-- Given records follows --
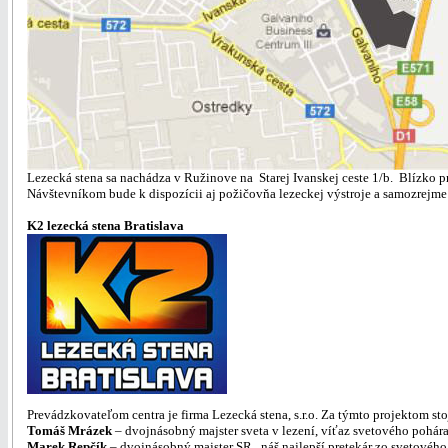
Lezecká stena sa nachádza v Ružinove na Starej Ivanskej ceste 1/b. Blízko 
Návštevníkom bude k dispozícii aj požičovňa lezeckej výstroje a samozrejm
K2 lezecká stena Bratislava
Prevádzkovateľom centra je firma Lezecká stena, s.r.o. Za týmto projektom sto
Tomáš Mrázek
– dvojnásobný majster sveta v lezení, víťaz svetového pohár
Marek Repčík
– dvojnásobný majster SR, náš najlepší pretekár zo svetového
-- Given records concluded --
# Directions for this task
Please transcribe exactly the line containing "Tomáš Mrázek" and every line after it through the end of the records, and nothing else.

# Response area
Tomáš Mrázek
– dvojnásobný majster sveta v lezení, víťaz svetového pohár
Marek Repčík
– dvojnásobný majster SR, náš najlepší pretekár zo svetového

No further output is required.